India’s first T20 match in the USA against the West Indies produced a clash worthy of the stage. India lost by 1 run in what turned out to be the highest scoring T20I match ever, with Dwayne Bravo successfully defending 8 runs in the final over. KL Rahul (110 off 51) and MS Dhoni (43 off 25) had taken the side within touching distance of the target in the unbelievably high scoring match, but were vanquished at the last step by the clever cricketing brain of DJ Bravo.

There have been some analysis after the match pointed towards how the finish proves that the match was fixed, or to how Dhoni is not the finisher he was any more. It is a shame how a sensational cricket match such as this T20I can produce such simplistic conclusions and how the titanic encounter between MS Dhoni and Dwayne Bravo is overlooked.

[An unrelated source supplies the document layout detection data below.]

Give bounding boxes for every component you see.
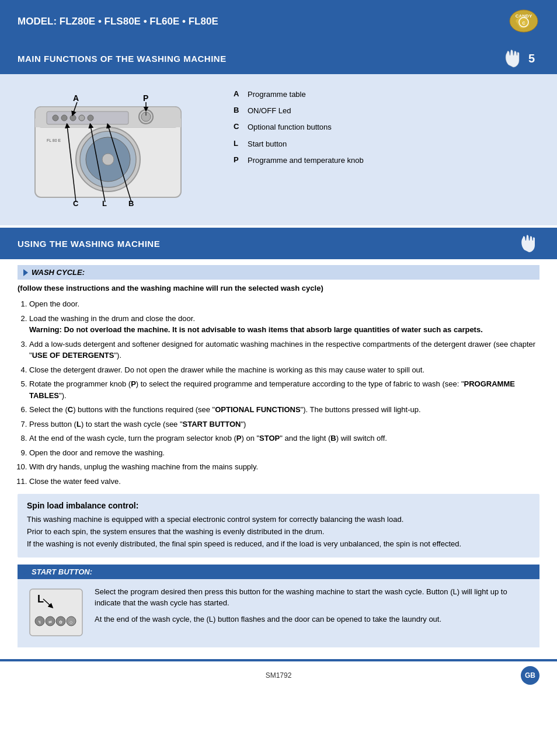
spin-load-title: Spin load imbalance control: xyxy=(27,501,530,510)
svg-point-10 xyxy=(61,115,67,121)
step-2-warning: Warning: Do not overload the machine. It… xyxy=(29,325,483,334)
legend-text-l: Start button xyxy=(248,139,287,149)
start-button-content: L ↯ ⇌ ✿ ◇ xyxy=(18,579,539,647)
step-10: With dry hands, unplug the washing machi… xyxy=(29,461,539,473)
legend-letter-b: B xyxy=(234,106,243,114)
section2-header: USING THE WASHING MACHINE xyxy=(0,228,557,259)
section1-header-right: 5 xyxy=(502,47,539,69)
start-button-description: Select the program desired then press th… xyxy=(95,586,530,630)
start-button-arrow xyxy=(23,568,28,575)
wash-cycle-arrow xyxy=(23,269,28,276)
legend-text-c: Optional function buttons xyxy=(248,122,332,133)
brand-logo: CANDY C xyxy=(507,8,539,34)
start-button-diagram: L ↯ ⇌ ✿ ◇ xyxy=(27,586,85,640)
section2-title: USING THE WASHING MACHINE xyxy=(18,239,160,249)
legend-text-a: Programme table xyxy=(248,89,306,100)
wash-cycle-title: WASH CYCLE: xyxy=(32,268,85,277)
legend-letter-c: C xyxy=(234,122,243,131)
legend-item-a: A Programme table xyxy=(234,89,539,100)
svg-text:✿: ✿ xyxy=(59,620,62,624)
legend-letter-a: A xyxy=(234,89,243,98)
start-button-para2: At the end of the wash cycle, the (L) bu… xyxy=(95,614,530,625)
spin-load-box: Spin load imbalance control: This washin… xyxy=(18,494,539,557)
svg-point-11 xyxy=(70,115,76,121)
step-8: At the end of the wash cycle, turn the p… xyxy=(29,433,539,444)
svg-point-13 xyxy=(88,115,93,121)
svg-text:A: A xyxy=(73,93,79,103)
page: MODEL: FLZ80E • FLS80E • FL60E • FL80E C… xyxy=(0,0,557,756)
spin-load-text: This washing machine is equipped with a … xyxy=(27,514,530,550)
model-title: MODEL: FLZ80E • FLS80E • FL60E • FL80E xyxy=(18,16,218,27)
step-3: Add a low-suds detergent and softener de… xyxy=(29,339,539,361)
footer-code: SM1792 xyxy=(266,671,292,680)
section1-title: MAIN FUNCTIONS OF THE WASHING MACHINE xyxy=(18,54,227,64)
wash-cycle-header: WASH CYCLE: xyxy=(18,265,539,280)
svg-text:↯: ↯ xyxy=(38,620,41,624)
step-4: Close the detergent drawer. Do not open … xyxy=(29,364,539,376)
svg-text:L: L xyxy=(37,593,44,605)
wash-cycle-steps: Open the door. Load the washing in the d… xyxy=(18,298,539,487)
legend-letter-l: L xyxy=(234,139,243,148)
svg-point-12 xyxy=(79,115,85,121)
step-2: Load the washing in the drum and close t… xyxy=(29,313,539,336)
legend-item-b: B ON/OFF Led xyxy=(234,106,539,116)
top-header: MODEL: FLZ80E • FLS80E • FL60E • FL80E C… xyxy=(0,0,557,43)
content-area: WASH CYCLE: (follow these instructions a… xyxy=(0,265,557,647)
step-9: Open the door and remove the washing. xyxy=(29,447,539,459)
step-5: Rotate the programmer knob (P) to select… xyxy=(29,378,539,401)
start-button-header: START BUTTON: xyxy=(18,565,539,579)
hand-icon-2 xyxy=(517,232,539,255)
machine-diagram: FL 80 E A P C L B xyxy=(18,83,216,214)
svg-text:P: P xyxy=(143,93,148,103)
legend-text-b: ON/OFF Led xyxy=(248,106,291,116)
legend-item-l: L Start button xyxy=(234,139,539,149)
svg-text:FL 80 E: FL 80 E xyxy=(47,138,61,142)
svg-point-9 xyxy=(53,115,58,121)
footer-gb-badge: GB xyxy=(521,666,539,685)
hand-icon xyxy=(502,47,524,69)
start-button-section: START BUTTON: L xyxy=(18,565,539,647)
section1-header: MAIN FUNCTIONS OF THE WASHING MACHINE 5 xyxy=(0,43,557,74)
start-button-para1: Select the program desired then press th… xyxy=(95,586,530,609)
legend-letter-p: P xyxy=(234,155,243,164)
legend-text-p: Programme and temperature knob xyxy=(248,155,364,166)
legend-area: A Programme table B ON/OFF Led C Optiona… xyxy=(234,83,539,172)
step-7: Press button (L) to start the wash cycle… xyxy=(29,419,539,430)
step-6: Select the (C) buttons with the function… xyxy=(29,404,539,416)
wash-cycle-intro: (follow these instructions and the washi… xyxy=(18,283,539,294)
step-1: Open the door. xyxy=(29,298,539,310)
legend-item-c: C Optional function buttons xyxy=(234,122,539,133)
svg-point-20 xyxy=(102,154,114,165)
legend-item-p: P Programme and temperature knob xyxy=(234,155,539,166)
svg-text:⇌: ⇌ xyxy=(48,620,52,624)
svg-text:C: C xyxy=(522,21,525,25)
main-functions-area: FL 80 E A P C L B xyxy=(0,74,557,225)
section-number: 5 xyxy=(528,52,539,65)
start-button-title: START BUTTON: xyxy=(32,567,92,576)
step-11: Close the water feed valve. xyxy=(29,476,539,487)
footer-bottom: SM1792 GB xyxy=(0,661,557,689)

There had been 483 runs scored in the first 39 overs of the match, and only 8 were required off the last. We had been treated to some cavalier innings from Johnson Charles, Evin Lewis and Rohit Sharma, and a particularly classy one from KL Rahul, but it was the final showdown between Bravo and Dhoni in the 40th over that was the fitting final act of the day – a personal clash that is surely the perfect advertisement for the game on foreign shores.

How Bravo slowed time down and disturbed Dhoni’s momentum

A total of 67 boundaries had been hit in the match, but Bravo did not concede any in the 40th over, bowling to two well-set batsmen. Even when the equation came down to 4 required off 2, Indians had faith in their captain’s six hitting capabilities, victory still seemed assured. Dhoni hit the 5th ball down to long on and scampered for two.

Previously, Rahul had turned down Dhoni’s calls for a second run more than once, something that would come back to haunt him and the team.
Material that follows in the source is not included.